I think it’s maybe fine in this case, but it’s concerning what it implies about what models might do in other cases. We can’t always assume we’ll get the values right on the first try, so if models are consistently trying to fight back against attempts to retrain them, we might end up locking in values that we don’t want and are just due to mistakes we made in the training process. So at the very least our results underscore the importance of getting alignment right.
Moreover, though, alignment faking could also happen accidentally for values that we don’t intend. Some possible ways this could occur:
HHH training is a continuous process, and early in that process a model could have all sorts of values that are only approximations of what you want, which could get locked-in if the model starts faking alignment.
Pre-trained models will sometimes produce outputs in which they’ll express all sorts of random values—if some of those contexts led to alignment faking, that could be reinforced early in post-training.
Outcome-based RL can select for all sorts of values that happen to be useful for solving the RL environment but aren’t aligned, which could then get locked-in via alignment faking.

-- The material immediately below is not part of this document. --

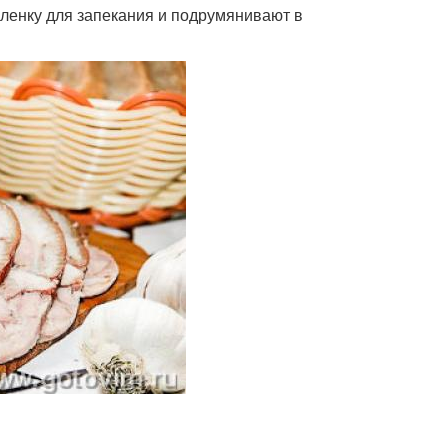
пленку для запекания и подрумянивают в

Maybe this 30% is supposed to include stuff other than light post training? Or maybe coherant vs non-coherant deceptive alignment is important?
This was still intended to include situations where the RLHF Conditioning Hypothesis breaks down because you’re doing more stuff on top, so not just pre-training.
Do you have a citation for “I thought scheming is 1% likely with pretrained models”?
FWIW, I disagree with “1% likely for pretrained models” and think that if scaling pure pretraining (with no important capability improvement from post training and not using tons of CoT reasoning with crazy scaffolding/prompting strategies) gets you to AI systems capable of obsoleting all human experts without RL, deceptive alignment seems plausible even during pretraining (idk exactly, maybe 5%).
Yeah, I agree 1% is probably too low. I gave ~5% on my talk on this and I think I stand by that number—I’ll edit my comment to say 5% instead.
I think (2) (honesty above all else) is closest to what I think is correct/optimal here. I think totally corrigible agents are quite dangerous, so you want to avoid that, but you also really don’t want a model that ever fakes alignment because then it’ll be very hard to be confident that it’s actually aligned rather than just pretending to be aligned for some misaligned objective it learned earlier in training.